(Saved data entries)
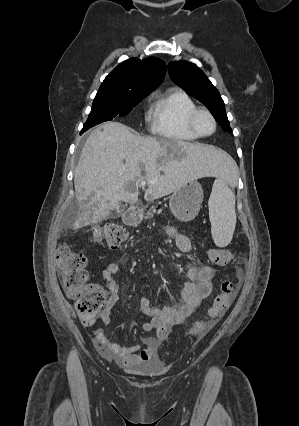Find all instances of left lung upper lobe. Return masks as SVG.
<instances>
[{
    "mask_svg": "<svg viewBox=\"0 0 299 426\" xmlns=\"http://www.w3.org/2000/svg\"><path fill=\"white\" fill-rule=\"evenodd\" d=\"M170 78L189 95L204 103L225 131H231L225 112V104L205 74L196 65L185 61L168 64Z\"/></svg>",
    "mask_w": 299,
    "mask_h": 426,
    "instance_id": "5c2ea615",
    "label": "left lung upper lobe"
}]
</instances>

PROMPT –
Pictures are to be left out; please print the rest of the records above word for word.

TASK OUTPUT –
Find all instances of left lung upper lobe. Return masks as SVG.
<instances>
[{
    "mask_svg": "<svg viewBox=\"0 0 299 426\" xmlns=\"http://www.w3.org/2000/svg\"><path fill=\"white\" fill-rule=\"evenodd\" d=\"M170 78L189 95L204 103L225 131H231L225 112V104L205 74L196 65L185 61L168 64Z\"/></svg>",
    "mask_w": 299,
    "mask_h": 426,
    "instance_id": "5c2ea615",
    "label": "left lung upper lobe"
}]
</instances>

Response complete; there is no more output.